One way to define team goals for any change process is through Objectives and Key Results (OKRs). The role of OKRs in transformative leadership came to the forefront when Larry Page, the CEO of Alphabet and co-founder of Google, attested to their influence on Google’s growth:
OKRs have helped lead us to 10x growth, many times over. They’ve helped make our crazily bold mission of “organizing the world’s information” even more achievable. They’ve kept the rest of the company and me on time and track when it mattered the most.
Crafting the best OKRs for change is a cakewalk with an all-in-one project management tool like ClickUp. For instance, with ClickUp Goals, you can develop measurable, time-bound goals trackable across different phases of your change initiative—this allows you to register small wins and keep your team motivated.
Bonus: Write an impressive and clear vision for change with the ClickUp Change Proposal Template. It allows you to streamline all proposed steps, OKRs, and resources to keep your stakeholders updated on what’s to come.
2. Craft an action-oriented strategic plan
Engage your team in a detailed discussion and create a comprehensive change execution plan. Aim for leveraging transparency in building trust and sustaining employee motivation, enabling them to connect with your vision and understand their roles in ensuring success.
Take the first step toward brainstorming plans with ClickUp Whiteboards, picked by G2 as one of the leading collaborative whiteboard tools in 2023. With this feature, you can convert any element on the board into a task with just a few clicks, allowing your team to work on approved ideas on the spot.
End the ideation process by visualizing every part of the change plan you’ve created—including priorities, structures, behaviors, and required resources—with the help of ClickUp Mind Maps. This feature helps connect plan components to processes on a visual canvas, making it easier for key stakeholders to grasp the big picture quickly.
3. Create detailed documentation across change phases
Change initiatives can feel scary because they bring uncertainty to employees’ schedules. The solution? Remove that fear through detailed documentation that can guide your teammates every step of the way.
ClickUp Docs is your best friend here! This feature provides an organized platform for creating diverse documents, including knowledge bases, user guides, process adjustments, and SOPs. With unlimited pages and functions like collaborative editing and predefined headers, you can create a rich resource center to support your change initiative in no time.
The Relationships feature within Docs simplifies file management by letting you link related tasks and pages, ensuring easy access.

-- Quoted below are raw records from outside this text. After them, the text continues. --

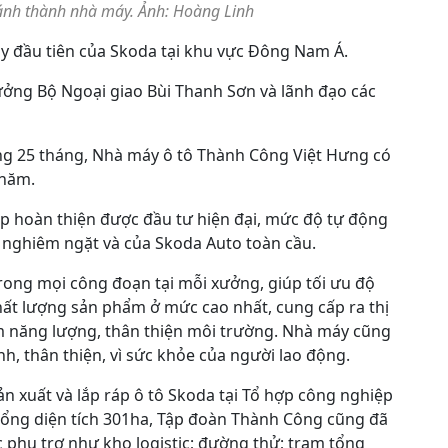
khánh thành nhà máy. Ảnh: Hoàng Linh
áy đầu tiên của Skoda tại khu vực Đông Nam Á.
ưởng Bộ Ngoại giao Bùi Thanh Sơn và lãnh đạo các
ng 25 tháng, Nhà máy ô tô Thành Công Việt Hưng có
/năm.
p hoàn thiện được đầu tư hiện đại, mức độ tự động
ế nghiêm ngặt và của Skoda Auto toàn cầu.
rong mọi công đoạn tại mỗi xưởng, giúp tối ưu độ
hất lượng sản phẩm ở mức cao nhất, cung cấp ra thị
ệm năng lượng, thân thiện môi trường. Nhà máy cũng
inh, thân thiện, vì sức khỏe của người lao động.
n xuất và lắp ráp ô tô Skoda tại Tổ hợp công nghiệp
tổng diện tích 301ha, Tập đoàn Thành Công cũng đã
 phụ trợ như kho logistic; đường thử; trạm tổng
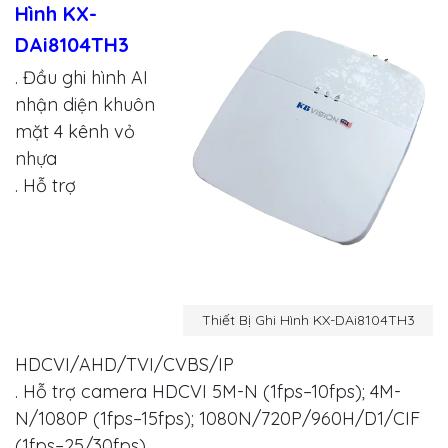
Hình KX-
DAi8104TH3
. Đầu ghi hình AI
nhận diện khuôn
mặt 4 kênh vỏ
nhựa
. Hỗ trợ
Thiết Bị Ghi Hình KX-DAi8104TH3
HDCVI/AHD/TVI/CVBS/IP
. Hỗ trợ camera HDCVI 5M-N (1fps–10fps); 4M-
N/1080P (1fps–15fps); 1080N/720P/960H/D1/CIF
(1fps–25/30fps)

You can also tag documents to help your teammates retrieve information faster.
Additionally, boost your documentation workflow with ClickUp AI. It contains 100+ prompts tailored to different needs. Use it to create preformatted process documents, write employee communication, and brainstorm ideas to boost efficiency across projects and dashboards.
4. Humanize your change-related communication
Effective change leaders prioritize building more relaxed communication channels to boost the receptiveness of their messaging. The idea is to encourage employees to evaluate the initiative without being stressed, voice their concerns, and actively participate in the dialogue before the change processes go live.

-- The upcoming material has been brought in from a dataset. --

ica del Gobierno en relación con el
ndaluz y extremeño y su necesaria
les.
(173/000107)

For example, you may want to skip a boring email and conduct meaningful chat sessions or one-on-one meetings with key employees to deliver change-related messages. Humanizing change communication is all about addressing fundamental questions around the need for change, the benefits of change, and what’s in it for the team.

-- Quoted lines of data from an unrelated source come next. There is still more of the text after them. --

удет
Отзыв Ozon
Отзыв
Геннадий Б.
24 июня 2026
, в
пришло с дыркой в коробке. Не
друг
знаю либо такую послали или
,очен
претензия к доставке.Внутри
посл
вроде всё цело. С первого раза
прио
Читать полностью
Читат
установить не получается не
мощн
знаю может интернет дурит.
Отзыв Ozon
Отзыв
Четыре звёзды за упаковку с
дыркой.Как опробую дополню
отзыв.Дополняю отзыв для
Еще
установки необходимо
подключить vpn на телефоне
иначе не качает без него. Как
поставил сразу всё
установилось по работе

The ClickUp Chat view is an excellent option if you want to be more accessible to your team. It lets you embed spreadsheets, webpages, videos, and more into your conversations, making your communication quick and helpful.
You can also use the ClickUp Employee One-on-One Meeting Template to set the stage for more relaxed dialogues with individual team members.
5. Establish a support system for employees
Once you launch the change initiative, provide consistent support to nurture your team and foster a pro-growth culture. This strategy requires addressing grievances and checking in with your team to acknowledge what they’ve been experiencing.
Note that even the slightest hint of displeasure should call for immediate attention, especially if the proposed changes are extensive. If you notice process-related dissatisfaction, showcase the broader perspective to your team to win their confidence. 💗
With ClickUp, you can encourage team members to share feedback on change-related tasks using comment threads and Mentions. Your employees can use Assigned Comments to request clarification on specific issues, all trackable until the problem is resolved.
6. Identify and address team resistance
Intra- and inter-team conflicts can be unavoidable when implementing major organizational shifts. Change leaders should conduct baseline assessments to:
- Understand why employees view change as a threat
- Address the root cause uncovered
- Seek resolutions that benefit all parties involved
Providing consistent support and onboarding training minimizes team resistance during the change effort.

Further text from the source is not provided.